↓↓↓
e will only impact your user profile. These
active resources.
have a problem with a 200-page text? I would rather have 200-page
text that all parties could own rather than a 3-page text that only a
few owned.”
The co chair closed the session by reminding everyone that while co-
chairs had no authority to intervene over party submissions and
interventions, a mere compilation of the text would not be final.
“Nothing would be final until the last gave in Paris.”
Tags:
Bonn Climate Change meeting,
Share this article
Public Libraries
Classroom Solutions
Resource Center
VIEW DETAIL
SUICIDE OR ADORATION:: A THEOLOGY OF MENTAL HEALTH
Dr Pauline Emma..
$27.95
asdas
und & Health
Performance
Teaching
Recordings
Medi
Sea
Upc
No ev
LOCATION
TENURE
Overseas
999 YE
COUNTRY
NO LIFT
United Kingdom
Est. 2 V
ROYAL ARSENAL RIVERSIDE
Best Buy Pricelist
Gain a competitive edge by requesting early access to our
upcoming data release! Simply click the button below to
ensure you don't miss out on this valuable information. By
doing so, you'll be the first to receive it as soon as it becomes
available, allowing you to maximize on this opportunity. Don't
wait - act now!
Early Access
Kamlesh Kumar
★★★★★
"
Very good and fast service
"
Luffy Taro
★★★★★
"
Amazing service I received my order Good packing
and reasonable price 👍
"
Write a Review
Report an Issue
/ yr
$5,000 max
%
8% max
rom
↑↑↑
↓↓↓
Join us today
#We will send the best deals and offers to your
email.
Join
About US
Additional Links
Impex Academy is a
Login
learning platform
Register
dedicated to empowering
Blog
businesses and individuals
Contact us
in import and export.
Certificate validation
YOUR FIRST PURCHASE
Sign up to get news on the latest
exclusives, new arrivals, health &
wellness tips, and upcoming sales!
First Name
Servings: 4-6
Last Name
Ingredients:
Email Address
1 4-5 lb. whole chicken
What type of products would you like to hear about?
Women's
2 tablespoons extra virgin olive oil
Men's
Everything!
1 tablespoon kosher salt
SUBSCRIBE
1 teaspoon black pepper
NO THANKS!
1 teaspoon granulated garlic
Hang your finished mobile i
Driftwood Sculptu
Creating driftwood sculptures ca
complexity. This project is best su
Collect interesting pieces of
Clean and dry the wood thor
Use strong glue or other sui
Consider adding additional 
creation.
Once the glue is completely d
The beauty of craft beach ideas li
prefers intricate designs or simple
↑↑↑
■ Task item
Going through the listing above, count every line in which the word "upcoming" occurs, and state only the count.

■ Solution to this problem
2